For hashing (used in hash joins and aggregations), the hash function runs directly on the bytes of the key fields. No hashCode() call on a Java object—just a few XOR and multiply operations on raw bytes.
For comparisons (used in sort-merge joins), Tungsten can compare two rows field by field using simple byte reads and integer comparisons, without constructing any Java objects.
Binary operations on UnsafeRows are like a librarian who sorts books by their barcode number. They don’t need to open the book, read the title, understand the content, or know the author’s biography. They scan the barcode (read the key bytes) and sort by number. Sorting doesn’t require understanding—it just requires the right bytes in the right place.
Tungsten’s binary format and whole-stage codegen are designed together. Codegen generates Java code that directly reads fields from UnsafeRows at fixed byte offsets, bypasses the Volcano model’s virtual dispatch, and operates on primitives rather than boxed objects. The generated code knows the schema at compile time, so it can hardcode the byte offsets for every field access.
Without Tungsten, codegen would still help (no virtual dispatch), but it would still box values and allocate row objects. Without codegen, Tungsten would still help (compact memory, no GC), but the per-row method calls would still be expensive. Together, they eliminate both the per-row allocation cost and the per-row dispatch cost.
Tungsten replaces Java objects with binary rows: contiguous byte regions with a fixed header, a fixed-width section for values, and a variable-length tail for strings and collections.
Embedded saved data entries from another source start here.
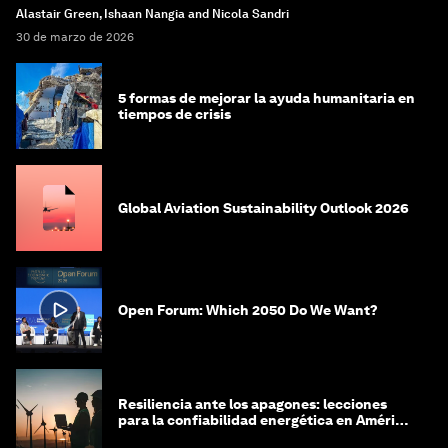
Alastair Green, Ishaan Nangia and Nicola Sandri
30 de marzo de 2026
5 formas de mejorar la ayuda humanitaria en
tiempos de crisis
Global Aviation Sustainability Outlook 2026
Open Forum: Which 2050 Do We Want?
Resiliencia ante los apagones: lecciones
para la confiabilidad energética en América
Latina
These rows can live on-heap (as byte arrays, one object per buffer of many rows) or off-heap (in native memory the GC never sees). The binary layout is cache-friendly: sequential row access is sequential memory access. Sorting, hashing, and comparing are done directly on bytes, without deserializing to Java objects. Memory is managed in pages by a per-task memory manager, with spill-to-disk when tasks exceed their memory budget. Together with whole-stage codegen, Tungsten reduces the hot path of an analytic query to a tight loop over primitive values in contiguous memory—something a JIT compiler can optimize to near-native efficiency. So Tungsten is how Spark, a JVM application, achieves the kind of performance we usually only expect from systems written in C or C++.